Analyst believe Personal Access Devices (PADs) may follow the "Free PC" trends, where appliances cost next to nothing but require customers to sign up to an ISP.
But Psion thinks not. "The Internet is changing the way people do business. Companies will not sign up for free devices or PCs. That's a consumer thing," said a Psion spokesman.
The company has forged links with several ISPs, including Freeserve and Breeze, but it said businesses want devices integrated with their secure, corporate Intranet. "We keep an eye on the developments in the freebie market... but it's not suitable for everyone," he said.
Psion's Enterprise Computing division -- formerly known as Psion Industrial is readying Internet-ready devices based on the Intel StrongARM processor architecture, that incorporate Sun's Java as well as its own Epoc operating software.
Quantum is Psion's hardy tablet-style mobile device.

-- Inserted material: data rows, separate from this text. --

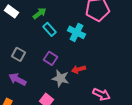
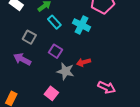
gray square: (19, 54) -> (29, 37), moved
purple arrow: (18, 79) -> (22, 59), moved

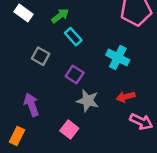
cyan cross: (82, 25) -> (118, 58), moved
purple arrow: (22, 59) -> (31, 105), moved, turned 42
red arrow: (84, 62) -> (126, 97), moved

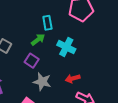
green arrow: (60, 16) -> (38, 40), moved
cyan rectangle: (73, 37) -> (47, 23), moved, turned 32

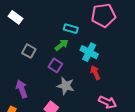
cyan rectangle: (47, 23) -> (71, 29), turned -64
red arrow: (73, 79) -> (95, 73), moved, turned 80

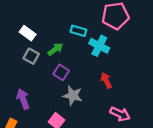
white rectangle: (16, 17) -> (28, 33), moved
green arrow: (62, 45) -> (55, 49), moved
cyan cross: (89, 52) -> (99, 46), moved

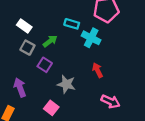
purple square: (61, 72) -> (45, 65), moved

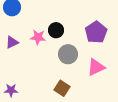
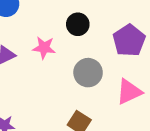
black circle: (56, 30) -> (78, 24), moved

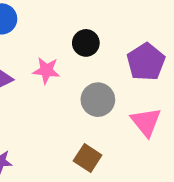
pink triangle: (129, 92) -> (146, 122), turned -44

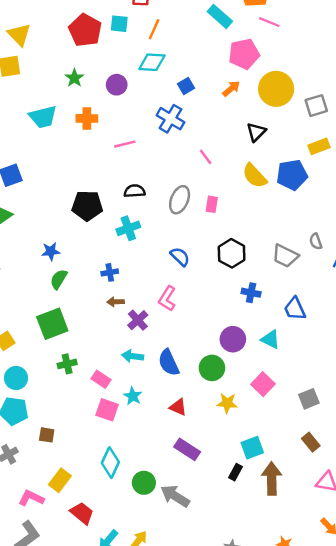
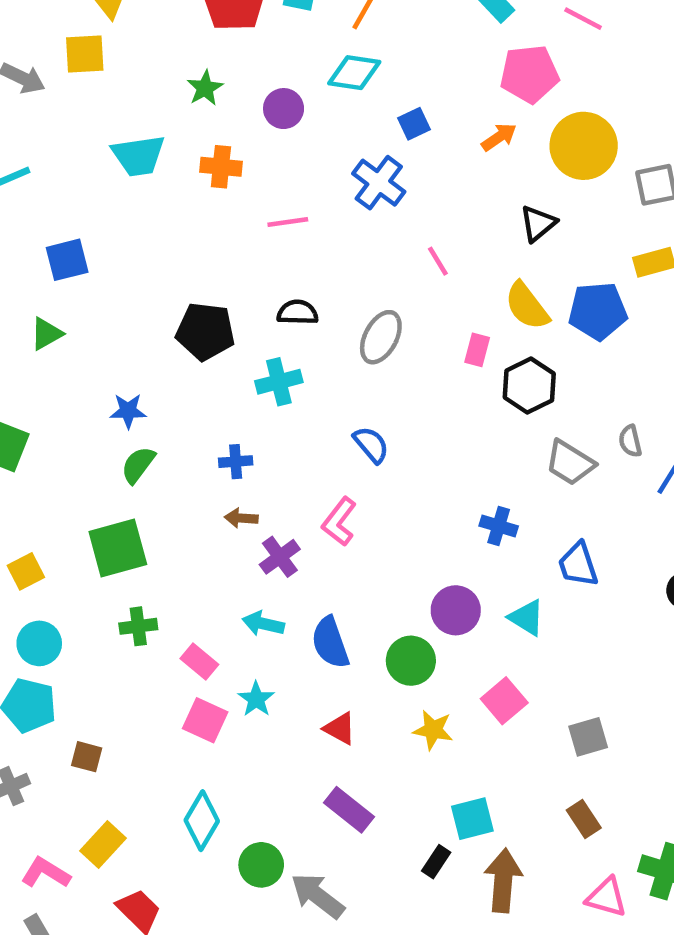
pink rectangle: (212, 204) -> (477, 350), moved
black hexagon: (232, 253) -> (529, 385), moved

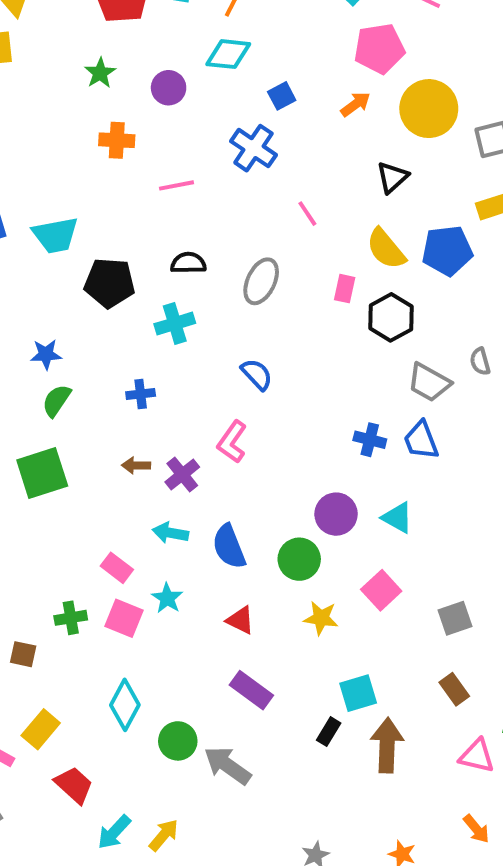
cyan trapezoid: (138, 156) -> (55, 235), moved
brown arrow: (241, 518) -> (136, 465), moved
blue trapezoid: (578, 565) -> (421, 440), moved
green cross: (138, 626) -> (71, 618), moved

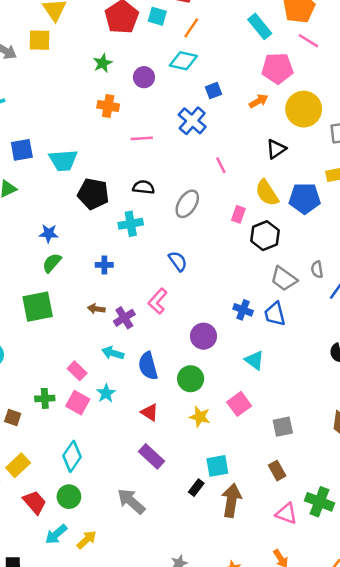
purple circle: (336, 514) -> (203, 336), moved
green circle: (178, 741) -> (69, 497), moved

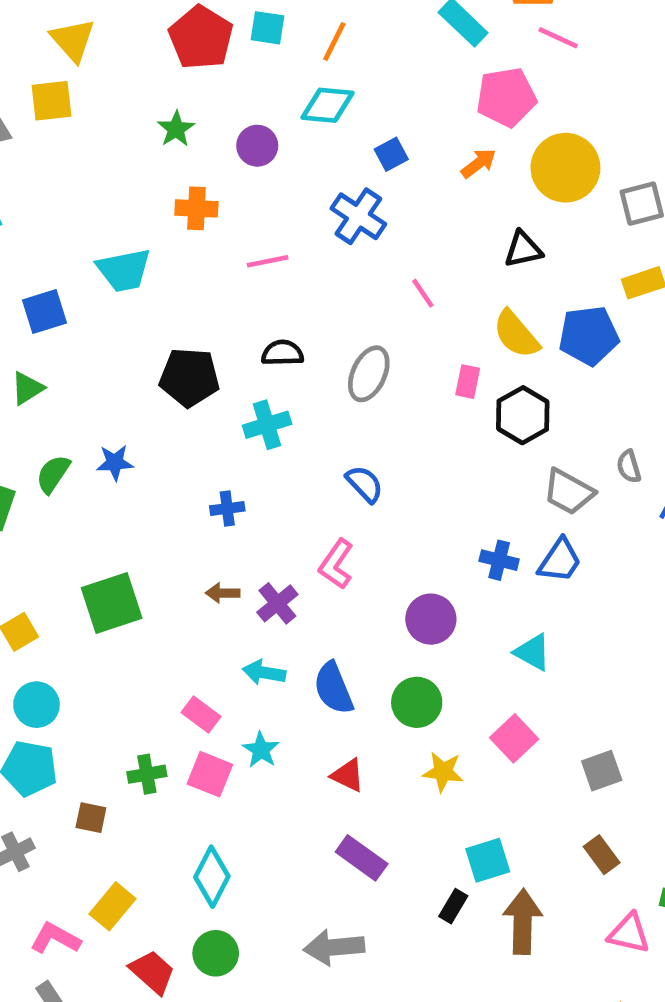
black triangle: (276, 149) -> (523, 249), turned 30
cyan trapezoid: (63, 160) -> (124, 270), moved
green semicircle: (52, 263) -> (53, 474), moved
blue trapezoid: (275, 314) -> (560, 560), turned -125
gray arrow: (131, 501) -> (334, 947), turned -40

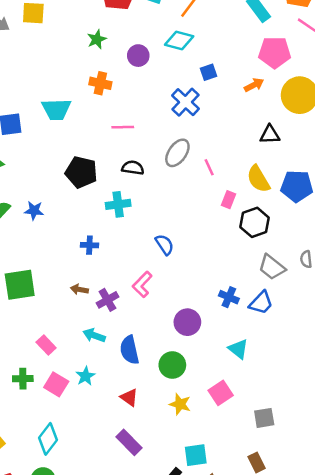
pink line: (268, 261) -> (123, 127), moved
pink line: (423, 293) -> (209, 167), moved
gray ellipse: (369, 374) -> (177, 153), moved
pink rectangle: (201, 714) -> (46, 345), moved

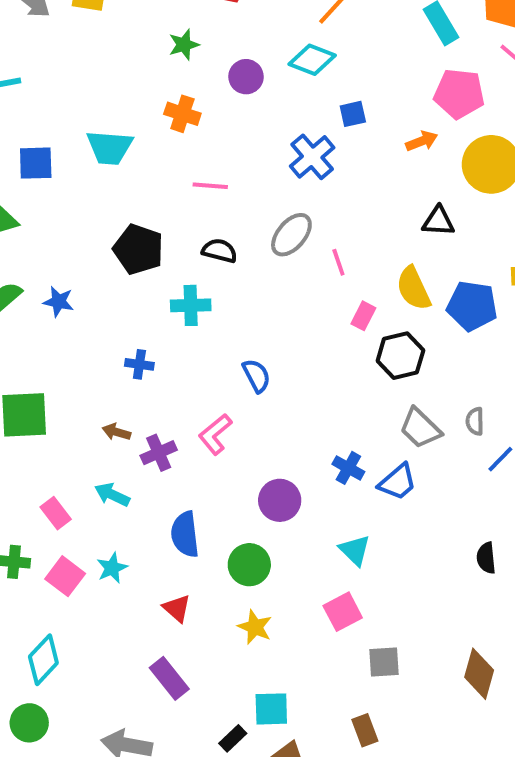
cyan arrow: (94, 335) -> (112, 495), moved
pink square: (221, 393) -> (343, 612), moved

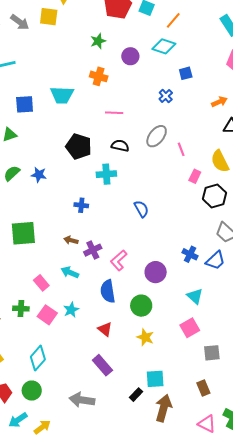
orange arrow: (422, 141) -> (219, 102), moved
blue cross: (312, 157) -> (166, 96), size x0.6
pink L-shape: (215, 434) -> (119, 260), moved

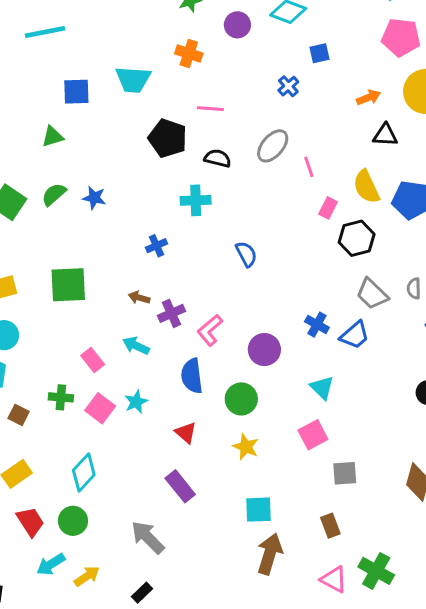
black pentagon: (79, 146) -> (168, 138), moved
blue cross: (81, 205) -> (157, 246), turned -32
black rectangle: (136, 395) -> (142, 593), moved
gray arrow: (82, 400) -> (148, 537), turned 35

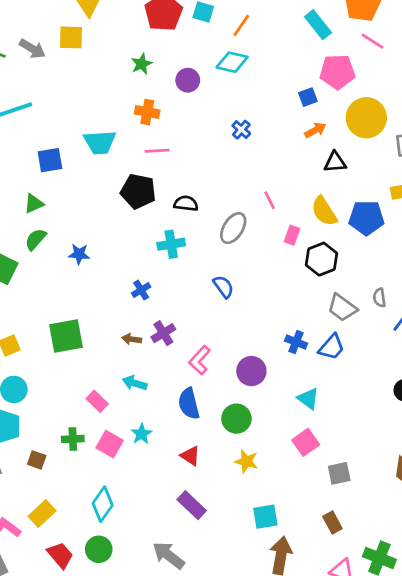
blue square: (319, 53) -> (308, 97), moved
pink line: (210, 109) -> (157, 151), moved
gray ellipse: (273, 146) -> (233, 228), moved
green semicircle: (54, 194) -> (36, 239), moved
purple cross: (171, 313) -> (163, 333), moved

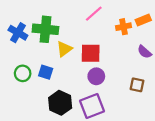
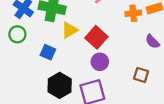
red square: (91, 53) -> (96, 37), turned 35
green circle: (23, 73) -> (17, 34), moved

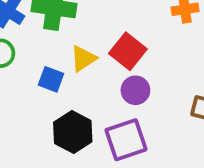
yellow triangle: (70, 30) -> (83, 59), moved

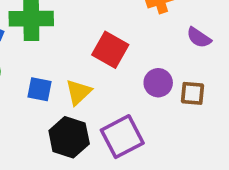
yellow triangle: (83, 59) -> (78, 92), moved
purple circle: (135, 90) -> (158, 83), moved

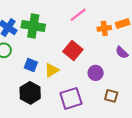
brown square: (193, 93) -> (111, 96), moved
black hexagon: (69, 137) -> (30, 93), moved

It has no keyboard and is targeted at vertical markets, such as the utility and the financial sector. "White-collar users, such as insurance sales staff who need to tap into a form and send it to head office real time are a good example," said a Psion spokesman. There are two versions of this device, one with a Psion Series 5 sized-screen and another with a screen twice that size.
The company is also talking to partners about incorporating the wireless application protocol Bluetooth in its Quantum range.
Psion also launched a sub-notebook, based on the Intel SA-1100 StrongARM architecture, called the netBook. Formerly code-named Jeddai, the netBook is faster than the Psion Series 5mx announced the same month , weighs in at 1.15kg , has a 640x480 backlit colour screen and a keyboard. The device should be available in October and will cost in the region of £1000, according to a company spokesman.